PURPOSE:To prevent the deposition of water droplet, frost and ice, etc. and improve the heat insulation of a low-temperature liquefied gas falling device, by using a specific synthetic resin material for a lower member of an outer vessel surrounding a falling conduit and an upper member of an inner vessel. CONSTITUTION:The low-temperature liquefied gas falling device is constituted of an inner vessel 1, an outer vessel 8 provided around the outer periphery of the inner vessel 1 with a heat insulating portion 9, a falling conduit 1a for continuously or intermittently falling a liquefied gas in the inner vessel 1, and a nozzle 10a located at the lower end of the falling conduit 1a. The nozzle 10a, a nozzle bracket 10, a lower member 19 of the outer vessel surrounding the falling conduit 1a in continuation from the nozzle bracket 10, and an upper member 18 of the inner vessel are formed of a synthetic resin material such as unsaturated polyester, epoxy, melamine or phenol resin, or a mixture thereof. Accordingly, it is possible to prevent the deposition of water droplet, frost and ice, etc. and improve the heat insulation of the device.

Description

[Detailed Description of the Invention] ■Peel and Fruit ■ and Country Club This invention is based on the following technology: After filling an aluminum or steel can used for fruit drinks, coffee drinks, etc. with contents,
It is used to create a predetermined internal pressure by dropping liquid nitrogen into a can, and it is used to seal various chemicals and drugs used in precision science experiments. The present invention relates to a low-temperature liquefied gas flow device that can also be used when enclosing active gas.

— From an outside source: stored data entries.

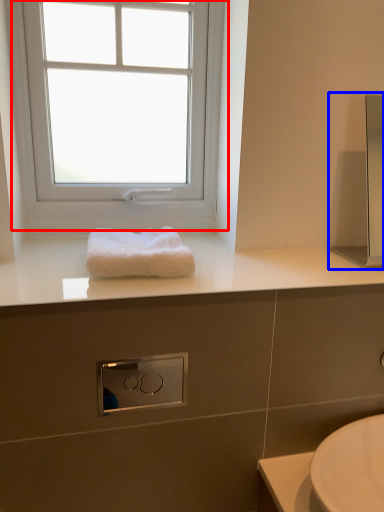 Question: Which object is further to the camera taking this photo, window (highlighted by a red box) or medicine cabinet (highlighted by a blue box)?

Choices:
 (A) window
 (B) medicine cabinet

Answer: (A) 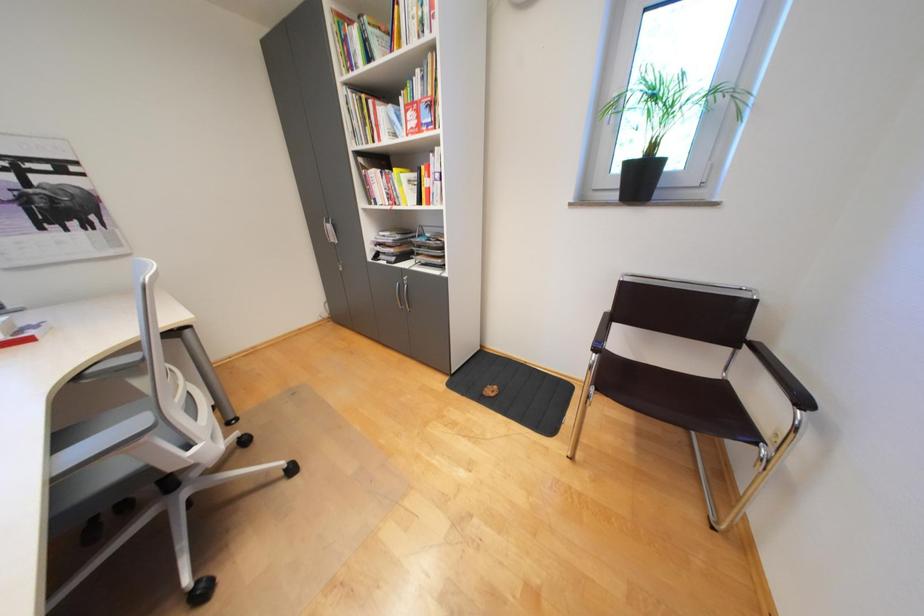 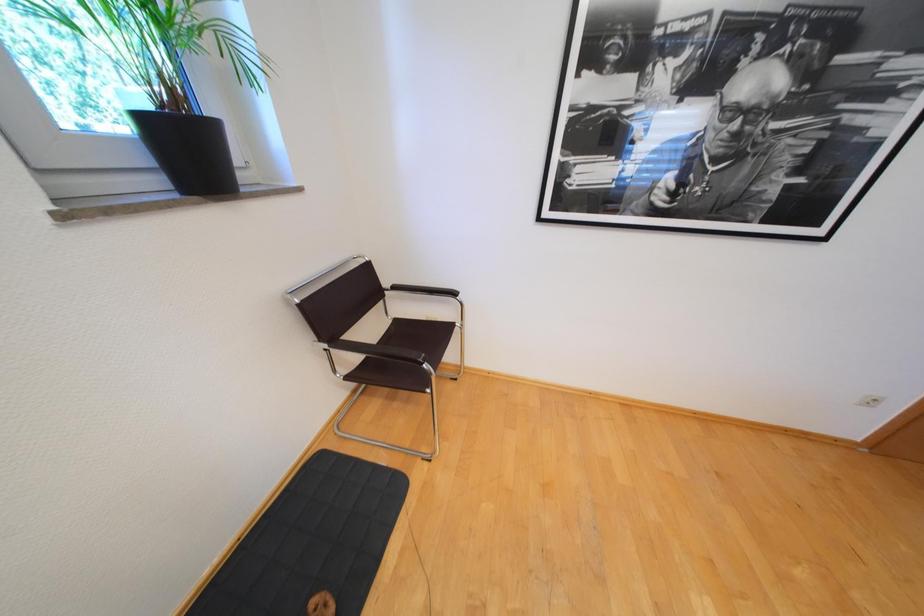 First-person continuous shooting, in which direction is the camera rotating?

The rotation direction of the camera is right-down. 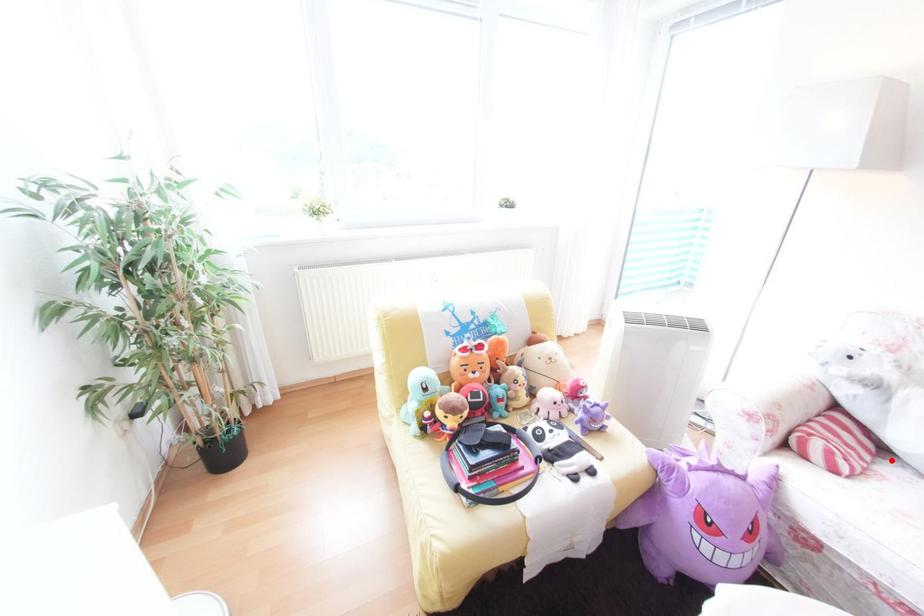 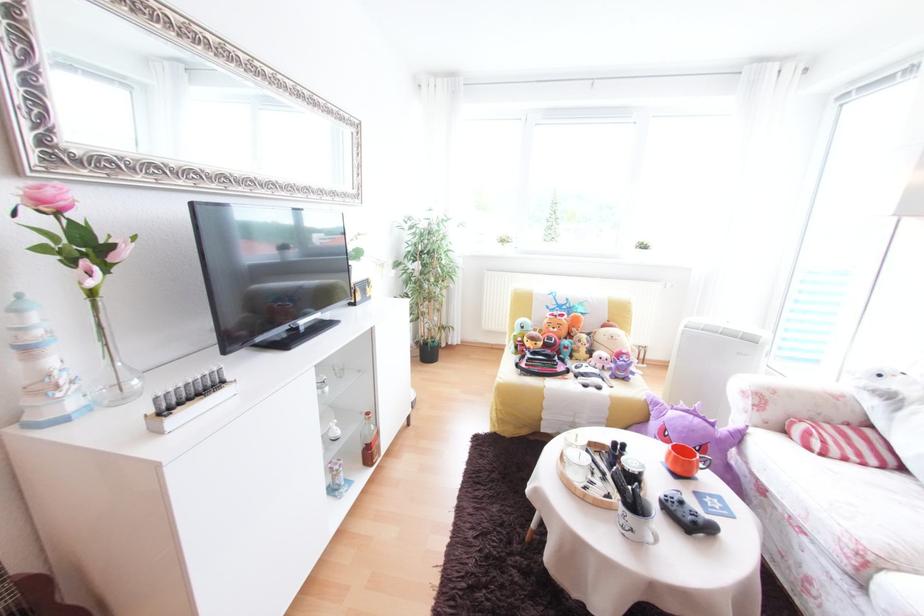 In the second image, find the point that corresponds to the highlighted location in the first image.

(907, 472) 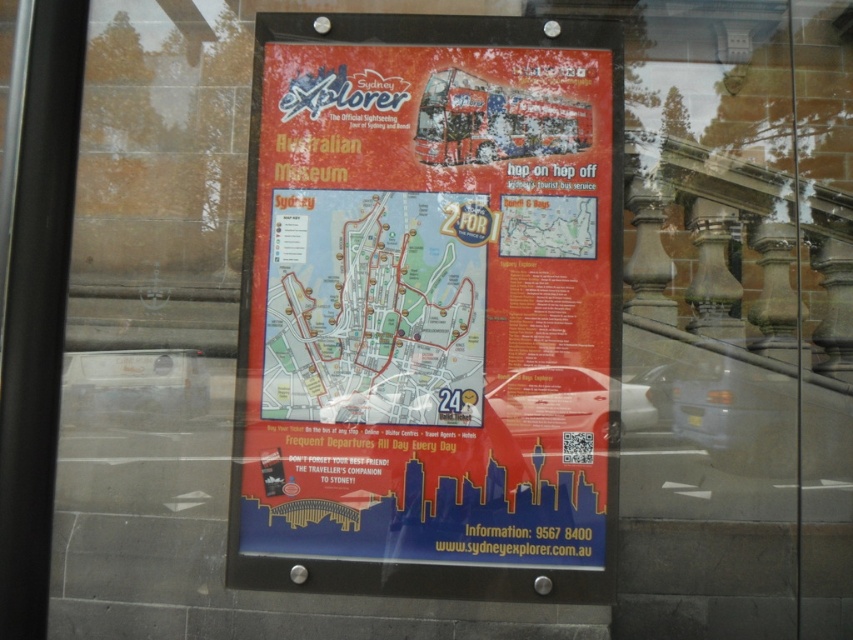 Question: Is red matte poster at center smaller than blue paper map at center?

Choices:
 (A) no
 (B) yes

Answer: (A)

Question: Can you confirm if red matte poster at center is positioned above blue paper map at center?

Choices:
 (A) yes
 (B) no

Answer: (A)

Question: Which point is farther to the camera?

Choices:
 (A) red matte poster at center
 (B) blue paper map at center

Answer: (B)

Question: Which point is farther to the camera?

Choices:
 (A) blue paper map at center
 (B) red matte poster at center

Answer: (A)

Question: Is red matte poster at center further to the viewer compared to blue paper map at center?

Choices:
 (A) no
 (B) yes

Answer: (A)

Question: Which object is farther from the camera taking this photo?

Choices:
 (A) blue paper map at center
 (B) red matte poster at center

Answer: (A) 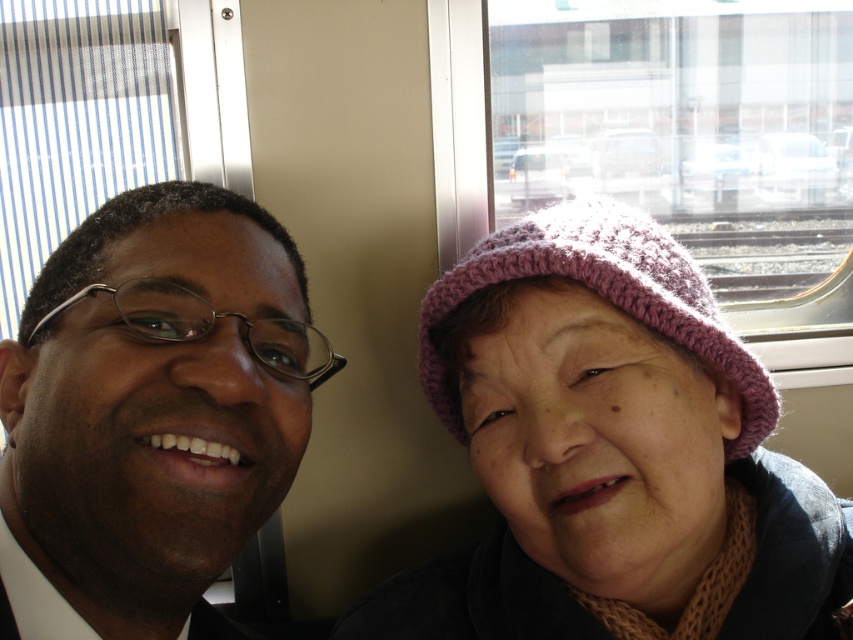 Question: Which object is the farthest from the knitted pink hat at right?

Choices:
 (A) matte black glasses at left
 (B) pink knitted hat at upper right

Answer: (A)

Question: Does matte black glasses at left lie behind pink knitted hat at upper right?

Choices:
 (A) no
 (B) yes

Answer: (A)

Question: Considering the real-world distances, which object is closest to the pink knitted hat at upper right?

Choices:
 (A) matte black glasses at left
 (B) knitted pink hat at right

Answer: (B)

Question: Is knitted pink hat at right wider than matte black glasses at left?

Choices:
 (A) no
 (B) yes

Answer: (B)

Question: Is knitted pink hat at right to the left of matte black glasses at left from the viewer's perspective?

Choices:
 (A) no
 (B) yes

Answer: (A)

Question: Which object appears closest to the camera in this image?

Choices:
 (A) matte black glasses at left
 (B) pink knitted hat at upper right
 (C) knitted pink hat at right

Answer: (A) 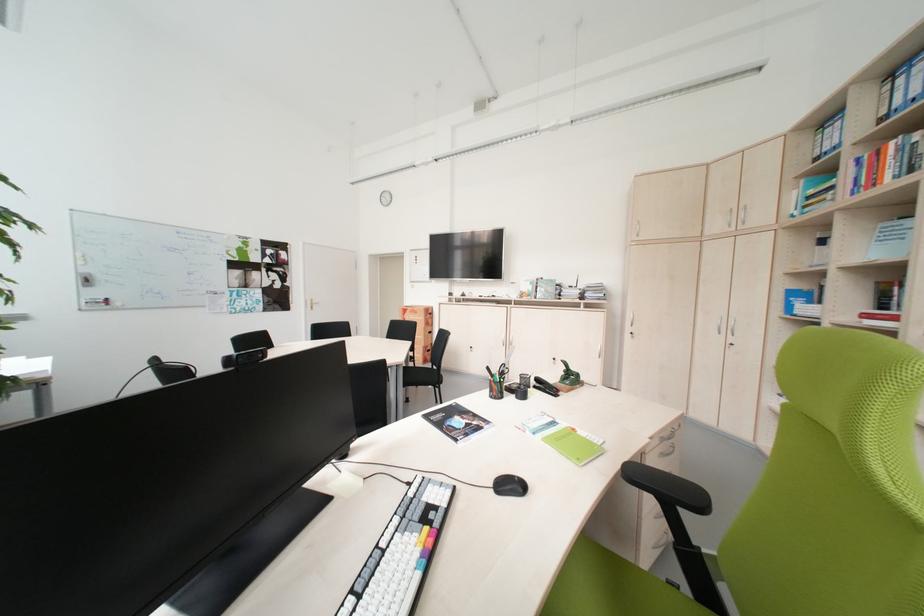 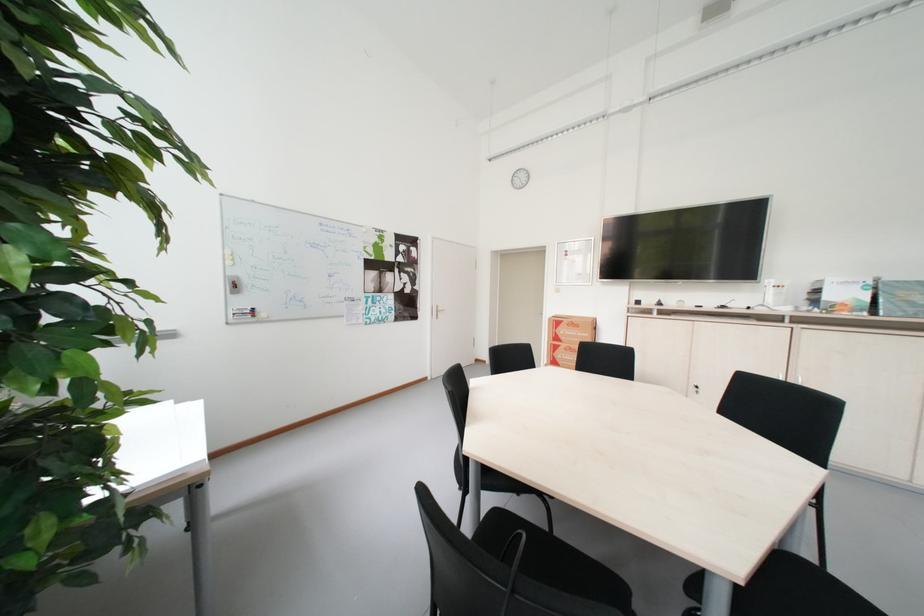 The images are taken continuously from a first-person perspective. In which direction are you moving?

The cameraman moved toward left, forward. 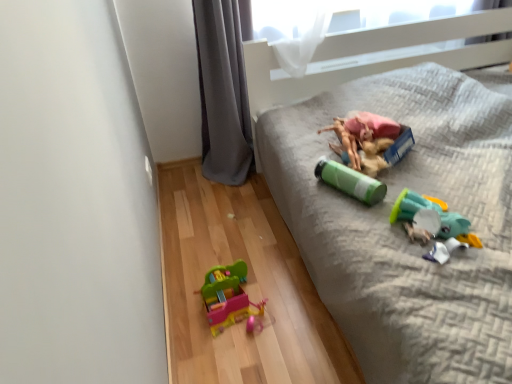 Find the location of a particular element. The height and width of the screenshot is (384, 512). unoccupied region to the right of multicolored plastic toy at lower center, the 4th toy positioned from the top is located at coordinates (294, 302). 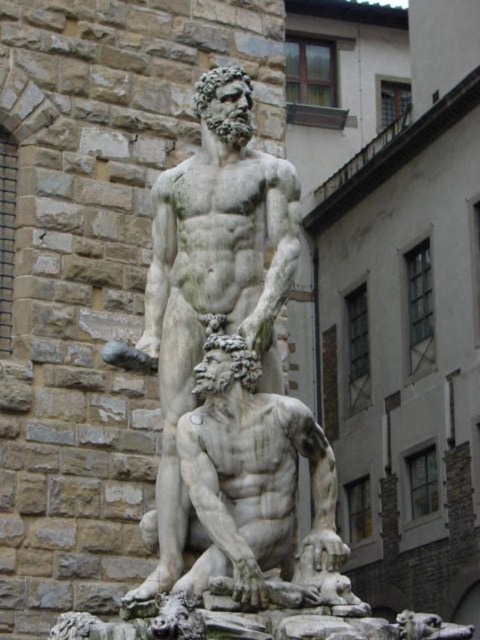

■Roundness In recent years, the walls of cans made of aluminum or steel have been made extremely thin in order to conserve can material. Therefore, it has the disadvantage that it is easily deformed by external pressure, and in order to overcome this disadvantage, measures have been taken to increase the pressure inside the can by filling it with liquid nitrogen, for example, and supplying liquid nitrogen into the can. A liquefied gas flow device was developed as a device.

An example of a conventional liquefied gas flow down device is shown in FIG.

In FIG. 2, 1 is an inner tank made of gold LL such as aluminum or stainless steel. The low-temperature liquefied gas 3 is stored. This low-temperature liquefied gas 3 is, for example, liquid nitrogen 3a, and this liquid nitrogen 3a is supplied into the can 14 just before the M seam of the can 14 is tightened. When the low-temperature liquefied gas storage tank 2 is a self-pressurizing internal pressure container 21, the liquid nitrogen 3a supplied from the low-temperature liquefied gas storage tank 2 is heated due to gas-liquid parallelism up to atmospheric pressure and heat intrusion into the supply pipe 2a. When the low-temperature liquefied gas storage tank 2 maintains atmospheric pressure, a portion of the gas is vaporized due to heat entering the supply pipe 2a. A gas separator 4 is fixedly installed on the second plate 7 to separate the vaporized nitrogen gas 3b and liquid nitrogen 3a. At the bottom of the gas separator 4, sintered metal, a filter, etc. are inserted, or metal scraps, glass wool, rock wool, and other fibrous materials are appropriately arranged in layers. When liquid nitrogen 3a and nitrogen gas 3b pass through the gas-liquid separation layer 4a in a mixed state, the gas-liquid separation layer 4a
liquid nitrogen 3a and nitrogen gas 3b are separated by
The separated liquid nitrogen 3a is quietly stored in the inner tank 1 without boiling. The reason why liquid nitrogen 3a and nitrogen gas 3b are separated in this way is that if they are stored in a mixed state, the liquid level in the inner tank 1 will not become constant due to boiling, and that the liquid nitrogen 3a supplied to the can 14 will not become constant. This is because variations occur in the amount of dripping. The separated nitrogen gas 3b is discharged to the outside from the discharge hole 4b of the gas-liquid separator 4. The volume of liquid nitrogen 3a stored in the inner tank 1 is controlled by a liquid level control system A so that a constant amount is always stored. Specifically, the level sensor 5 has an upper limit value and a lower limit value set.
The controller 6 detects the liquid level of the liquid nitrogen 3a in the inner tank 1 that is being sent, and operates or stops the pump 20 as necessary to transfer the liquid nitrogen 3a from the low temperature liquefaction storage tank 2 to the inner tank 1.
(See Figure 3). In addition, when the low-temperature liquefied gas storage tank 2 is a self-pressurized internal pressure container 21, the liquid in the inner tank 1 is The liquid level of nitrogen 3a is maintained at a constant level (fourth
(see figure). Further, an outer tank 8 is provided outside the inner tank 1 so as to surround the inner tank 1. The outer tank 8, like the inner tank 1, is made of a material such as aluminum or stainless steel mesh. The inner tank 1 and the outer tank 8 are connected at the upper part, and a vacuum insulation part 9 filled with a heat insulating material is provided between the inner tank 1 and the outer tank 8 with a degree of vacuum of about 10-'). Inner tank 1
This prevents heat convection and radiation between the outer tank 8 and the outer tank 8.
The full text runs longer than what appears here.